The phrase global warming refers to the documented historical warming of the Earth's surface based upon worldwide temperature records that have been maintained by humans since the 1880s. The term global warming is often used synonymously with the term climate change, but the two terms have distinct meanings. Global warming is the combined result of anthropogenic (human-caused) emissions of greenhouse gases and changes in solar irradiance, while climate change refers to any change in the state of the climate that can be identified by changes in the average and/or the variability of its properties (e.g., temperature, precipitation), and that persists for an extended period, typically decades or longer.

 

Global Mean Temperature over Land and Ocean (Jan-Dec).
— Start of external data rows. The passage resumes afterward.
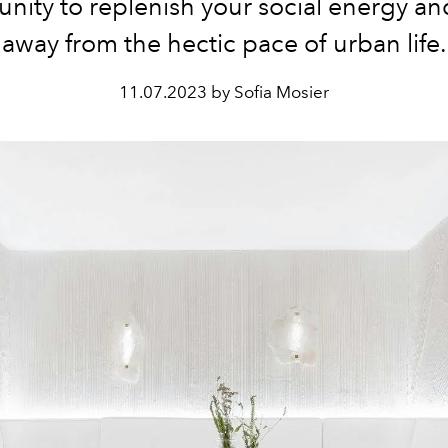
nity to replenish your social energy a
away from the hectic pace of urban life.
11.07.2023 by Sofia Mosier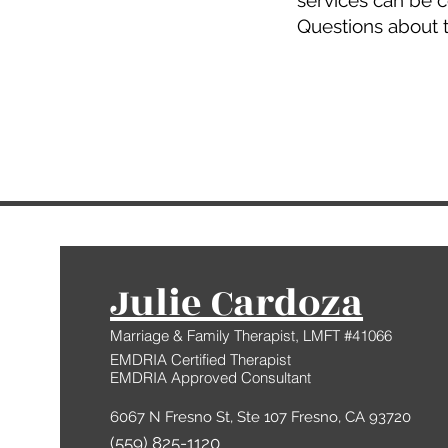
services can be 
​Questions about 
Julie Cardoza
Marriage & Family Therapist, LMFT #41066
EMDRIA Certified Therapist
EMDRIA Approved Consultant
6067 N Fresno St, Ste 107 Fresno, CA 93720
(559) 825-1120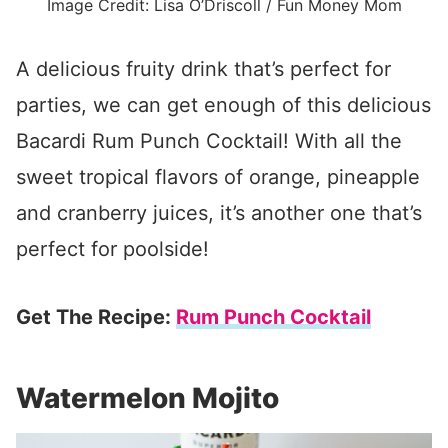
Image Credit: Lisa O’Driscoll / Fun Money Mom
A delicious fruity drink that’s perfect for
parties, we can get enough of this delicious
Bacardi Rum Punch Cocktail! With all the
sweet tropical flavors of orange, pineapple
and cranberry juices, it’s another one that’s
perfect for poolside!
Get The Recipe:
Rum Punch Cocktail
Watermelon Mojito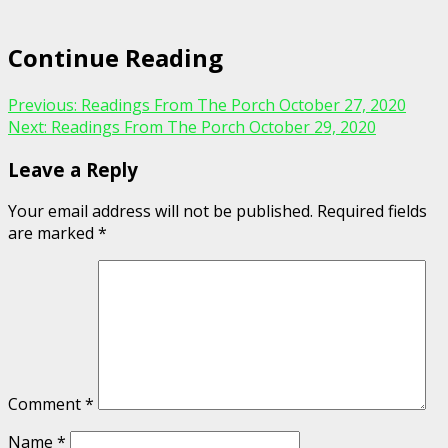
Continue Reading
Previous:
Readings From The Porch October 27, 2020
Next:
Readings From The Porch October 29, 2020
Leave a Reply
Your email address will not be published.
Required fields
are marked
*
Comment
*
Name
*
According to the World Meteorological Organization (WMO), the decade of 1998-2007 is the warmest on record. The global mean surface temperature for 2007 is currently estimated at 0.41°C/0.74°F above the 1961-1990 annual average of 14.00°C/57.20°F. WMO states that among other remarkable global climatic events recorded in 2007, a record-low Arctic sea ice extent was observed which led to first recorded opening of the Canadian Northwest Passage.

The NCDC's Preliminary Annual Report on the Climate of 2007 states that:

  • "the global annual temperature for combined land and ocean surfaces for 2007 is expected to be near 58.0°F and would be the fifth warmest since records began in 1880," and that
  • "the year 2007 is on pace to become one of the 10 warmest years for the contiguous U.S., since national records began in 1895."

Global in Situ Temperature Anomalies and Trends, Surface and Mid Troposphere (Jan-Dec).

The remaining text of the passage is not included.